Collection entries
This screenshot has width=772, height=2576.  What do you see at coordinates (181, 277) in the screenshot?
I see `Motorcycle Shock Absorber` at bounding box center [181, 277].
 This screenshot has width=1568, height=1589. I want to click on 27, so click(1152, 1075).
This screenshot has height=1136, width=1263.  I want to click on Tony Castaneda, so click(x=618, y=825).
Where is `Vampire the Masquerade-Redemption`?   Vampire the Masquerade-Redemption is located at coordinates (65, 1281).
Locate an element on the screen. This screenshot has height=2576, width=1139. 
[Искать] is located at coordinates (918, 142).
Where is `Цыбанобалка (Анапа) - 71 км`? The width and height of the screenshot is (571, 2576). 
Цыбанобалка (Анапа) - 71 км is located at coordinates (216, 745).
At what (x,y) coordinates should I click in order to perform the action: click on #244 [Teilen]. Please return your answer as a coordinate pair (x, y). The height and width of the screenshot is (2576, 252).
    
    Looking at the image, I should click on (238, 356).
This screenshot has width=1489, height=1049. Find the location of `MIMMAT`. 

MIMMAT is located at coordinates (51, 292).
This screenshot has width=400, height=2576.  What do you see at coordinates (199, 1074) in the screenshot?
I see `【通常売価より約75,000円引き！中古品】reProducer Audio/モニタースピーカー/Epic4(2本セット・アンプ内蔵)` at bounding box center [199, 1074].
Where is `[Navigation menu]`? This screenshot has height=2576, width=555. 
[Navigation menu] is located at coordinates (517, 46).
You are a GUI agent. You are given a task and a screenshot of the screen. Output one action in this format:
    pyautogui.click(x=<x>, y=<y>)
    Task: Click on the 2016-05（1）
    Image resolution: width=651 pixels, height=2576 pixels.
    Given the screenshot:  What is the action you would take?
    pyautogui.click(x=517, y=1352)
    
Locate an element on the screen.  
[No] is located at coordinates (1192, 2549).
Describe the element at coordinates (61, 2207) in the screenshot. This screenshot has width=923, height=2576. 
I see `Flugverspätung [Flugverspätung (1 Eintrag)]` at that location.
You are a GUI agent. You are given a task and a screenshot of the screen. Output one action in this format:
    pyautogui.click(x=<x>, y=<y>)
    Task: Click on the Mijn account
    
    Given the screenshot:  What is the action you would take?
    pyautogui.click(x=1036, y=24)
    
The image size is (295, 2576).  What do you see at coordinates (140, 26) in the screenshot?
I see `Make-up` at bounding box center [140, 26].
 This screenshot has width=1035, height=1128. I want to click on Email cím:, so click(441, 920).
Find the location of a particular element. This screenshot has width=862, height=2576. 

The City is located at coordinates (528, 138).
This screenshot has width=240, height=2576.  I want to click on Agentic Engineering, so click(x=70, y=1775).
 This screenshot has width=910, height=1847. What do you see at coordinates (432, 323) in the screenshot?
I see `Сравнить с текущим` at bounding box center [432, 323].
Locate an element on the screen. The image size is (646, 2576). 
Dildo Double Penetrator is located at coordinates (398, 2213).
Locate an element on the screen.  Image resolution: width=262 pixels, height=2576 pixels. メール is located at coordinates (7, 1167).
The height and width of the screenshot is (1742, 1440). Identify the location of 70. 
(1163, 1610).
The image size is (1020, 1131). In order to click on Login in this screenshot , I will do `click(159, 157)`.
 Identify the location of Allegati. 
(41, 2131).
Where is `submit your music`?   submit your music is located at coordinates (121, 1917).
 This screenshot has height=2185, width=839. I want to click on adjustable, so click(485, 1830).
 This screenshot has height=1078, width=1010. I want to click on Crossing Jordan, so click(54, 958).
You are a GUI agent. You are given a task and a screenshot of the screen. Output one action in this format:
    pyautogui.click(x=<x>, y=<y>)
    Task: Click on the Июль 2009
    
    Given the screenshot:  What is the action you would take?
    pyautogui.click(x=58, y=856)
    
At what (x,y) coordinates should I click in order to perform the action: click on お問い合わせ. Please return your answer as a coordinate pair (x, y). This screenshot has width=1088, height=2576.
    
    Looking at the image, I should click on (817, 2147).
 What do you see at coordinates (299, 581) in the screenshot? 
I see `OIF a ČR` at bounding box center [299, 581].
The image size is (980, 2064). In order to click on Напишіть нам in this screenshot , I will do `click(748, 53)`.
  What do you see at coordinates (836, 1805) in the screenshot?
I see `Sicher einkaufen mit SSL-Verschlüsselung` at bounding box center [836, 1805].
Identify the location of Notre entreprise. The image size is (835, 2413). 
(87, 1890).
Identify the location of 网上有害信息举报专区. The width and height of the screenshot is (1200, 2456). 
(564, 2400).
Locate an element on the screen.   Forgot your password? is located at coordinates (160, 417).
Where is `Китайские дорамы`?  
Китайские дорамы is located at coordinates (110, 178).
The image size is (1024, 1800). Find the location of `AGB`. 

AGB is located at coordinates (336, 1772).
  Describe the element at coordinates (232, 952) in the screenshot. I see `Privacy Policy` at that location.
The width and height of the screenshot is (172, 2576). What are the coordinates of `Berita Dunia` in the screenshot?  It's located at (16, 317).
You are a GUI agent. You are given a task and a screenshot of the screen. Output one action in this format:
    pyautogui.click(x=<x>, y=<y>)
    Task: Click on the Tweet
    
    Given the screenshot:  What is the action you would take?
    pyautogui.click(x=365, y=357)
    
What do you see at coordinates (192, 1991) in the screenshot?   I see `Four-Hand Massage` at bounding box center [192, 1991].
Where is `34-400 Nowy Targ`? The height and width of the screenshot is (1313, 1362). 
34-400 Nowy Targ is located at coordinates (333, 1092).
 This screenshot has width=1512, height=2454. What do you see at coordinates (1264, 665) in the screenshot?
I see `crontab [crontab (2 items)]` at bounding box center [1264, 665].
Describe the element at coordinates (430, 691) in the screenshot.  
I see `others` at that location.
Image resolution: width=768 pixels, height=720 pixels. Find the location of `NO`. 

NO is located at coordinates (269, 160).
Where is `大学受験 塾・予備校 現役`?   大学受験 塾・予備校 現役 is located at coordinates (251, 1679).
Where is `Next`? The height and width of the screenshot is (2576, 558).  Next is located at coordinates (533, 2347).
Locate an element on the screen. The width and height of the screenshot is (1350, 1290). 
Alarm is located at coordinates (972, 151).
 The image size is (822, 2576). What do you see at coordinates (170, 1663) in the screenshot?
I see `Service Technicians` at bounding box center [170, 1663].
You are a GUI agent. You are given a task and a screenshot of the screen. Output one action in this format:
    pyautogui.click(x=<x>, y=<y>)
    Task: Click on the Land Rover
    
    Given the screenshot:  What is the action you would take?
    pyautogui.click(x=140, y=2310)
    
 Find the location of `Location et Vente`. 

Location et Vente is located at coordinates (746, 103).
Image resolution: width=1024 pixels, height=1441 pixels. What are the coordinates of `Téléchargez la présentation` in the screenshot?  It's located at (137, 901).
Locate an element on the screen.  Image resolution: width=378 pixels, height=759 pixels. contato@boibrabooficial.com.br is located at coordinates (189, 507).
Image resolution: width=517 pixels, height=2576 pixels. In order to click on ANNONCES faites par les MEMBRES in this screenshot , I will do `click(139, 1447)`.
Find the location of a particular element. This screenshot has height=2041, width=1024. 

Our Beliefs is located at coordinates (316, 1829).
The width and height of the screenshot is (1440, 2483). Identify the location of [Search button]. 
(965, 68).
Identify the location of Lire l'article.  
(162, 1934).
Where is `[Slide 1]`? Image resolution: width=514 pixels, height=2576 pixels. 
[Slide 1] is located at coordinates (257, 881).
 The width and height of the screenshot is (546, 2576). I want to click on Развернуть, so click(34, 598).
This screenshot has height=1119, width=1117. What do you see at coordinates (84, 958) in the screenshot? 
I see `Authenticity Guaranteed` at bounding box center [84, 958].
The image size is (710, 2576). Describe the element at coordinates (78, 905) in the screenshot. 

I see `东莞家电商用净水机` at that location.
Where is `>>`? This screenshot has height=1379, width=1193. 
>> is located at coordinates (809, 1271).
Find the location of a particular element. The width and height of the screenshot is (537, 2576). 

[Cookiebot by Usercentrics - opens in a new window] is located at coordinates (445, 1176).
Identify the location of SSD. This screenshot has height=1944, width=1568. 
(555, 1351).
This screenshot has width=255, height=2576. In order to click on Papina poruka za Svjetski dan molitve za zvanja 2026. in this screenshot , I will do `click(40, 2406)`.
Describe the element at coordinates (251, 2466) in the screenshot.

## THE PROBLEM
In the entries above, find the line with "Locate an element on the screen. The width" and the line with "Task: Click on the Land Rover", then set down exactly those two and every line between them, nothing else.

## RESPONSE TO THE EXERCISE
Locate an element on the screen. The width and height of the screenshot is (1350, 1290). 
Alarm is located at coordinates (972, 151).
 The image size is (822, 2576). What do you see at coordinates (170, 1663) in the screenshot?
I see `Service Technicians` at bounding box center [170, 1663].
You are a GUI agent. You are given a task and a screenshot of the screen. Output one action in this format:
    pyautogui.click(x=<x>, y=<y>)
    Task: Click on the Land Rover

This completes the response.